[ASSIGNMENT] Beginning with the line containing "and choosing –" and going on through the line containing "children alone.", the lines below are to be returned exactly, pictures excluded and nothing added.

[MATERIAL FOR THIS EXERCISE]
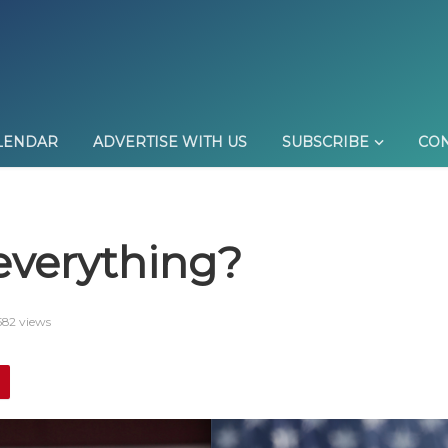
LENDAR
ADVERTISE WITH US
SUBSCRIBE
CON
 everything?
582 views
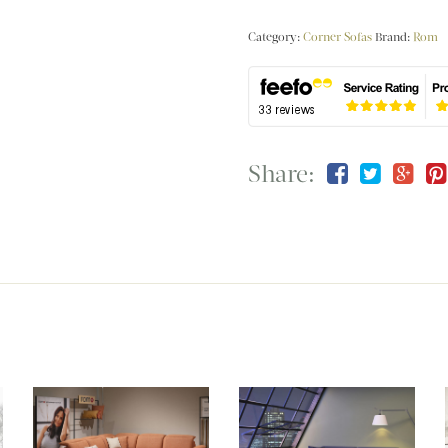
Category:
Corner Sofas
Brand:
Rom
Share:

...

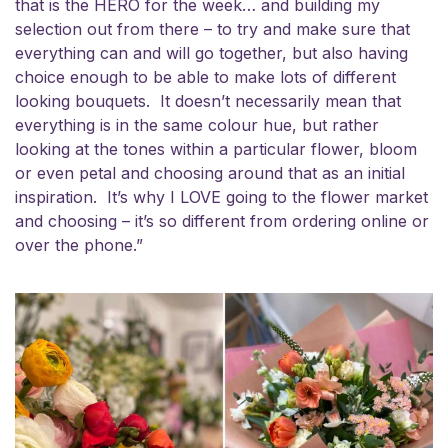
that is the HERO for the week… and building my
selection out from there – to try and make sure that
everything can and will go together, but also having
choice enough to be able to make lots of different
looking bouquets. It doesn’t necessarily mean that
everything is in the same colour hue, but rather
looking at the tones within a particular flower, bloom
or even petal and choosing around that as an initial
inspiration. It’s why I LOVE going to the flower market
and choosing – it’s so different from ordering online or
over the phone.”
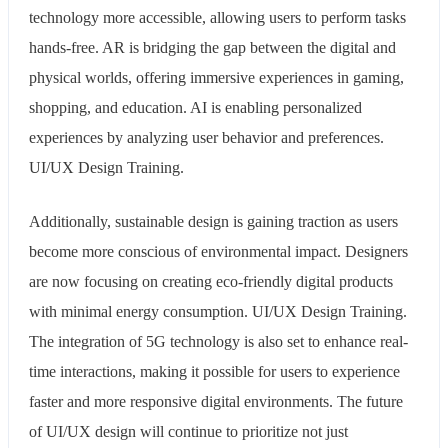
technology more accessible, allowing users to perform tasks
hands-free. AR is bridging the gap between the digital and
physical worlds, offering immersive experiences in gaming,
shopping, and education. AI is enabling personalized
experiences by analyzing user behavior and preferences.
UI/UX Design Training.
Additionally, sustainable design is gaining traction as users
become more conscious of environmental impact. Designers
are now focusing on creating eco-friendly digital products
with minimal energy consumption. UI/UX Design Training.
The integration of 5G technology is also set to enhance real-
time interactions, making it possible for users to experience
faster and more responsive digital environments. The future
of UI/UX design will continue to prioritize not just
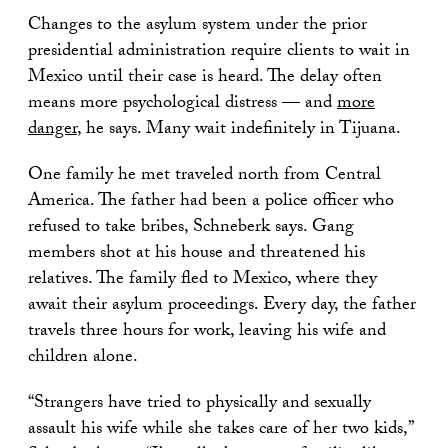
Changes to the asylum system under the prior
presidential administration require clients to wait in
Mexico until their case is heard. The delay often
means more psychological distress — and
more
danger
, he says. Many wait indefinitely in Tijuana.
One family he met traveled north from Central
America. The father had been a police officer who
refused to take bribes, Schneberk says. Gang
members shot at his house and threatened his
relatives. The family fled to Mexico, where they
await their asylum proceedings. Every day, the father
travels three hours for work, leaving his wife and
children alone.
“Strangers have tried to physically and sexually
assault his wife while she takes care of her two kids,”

[RESULT OF THIS EXERCISE]
and choosing – it’s so different from ordering online or
over the phone.”
technology more accessible, allowing users to perform tasks
hands-free. AR is bridging the gap between the digital and
physical worlds, offering immersive experiences in gaming,
shopping, and education. AI is enabling personalized
experiences by analyzing user behavior and preferences.
UI/UX Design Training.
Additionally, sustainable design is gaining traction as users
become more conscious of environmental impact. Designers
are now focusing on creating eco-friendly digital products
with minimal energy consumption. UI/UX Design Training.
The integration of 5G technology is also set to enhance real-
time interactions, making it possible for users to experience
faster and more responsive digital environments. The future
of UI/UX design will continue to prioritize not just
Changes to the asylum system under the prior
presidential administration require clients to wait in
Mexico until their case is heard. The delay often
means more psychological distress — and
more
danger
, he says. Many wait indefinitely in Tijuana.
One family he met traveled north from Central
America. The father had been a police officer who
refused to take bribes, Schneberk says. Gang
members shot at his house and threatened his
relatives. The family fled to Mexico, where they
await their asylum proceedings. Every day, the father
travels three hours for work, leaving his wife and
children alone.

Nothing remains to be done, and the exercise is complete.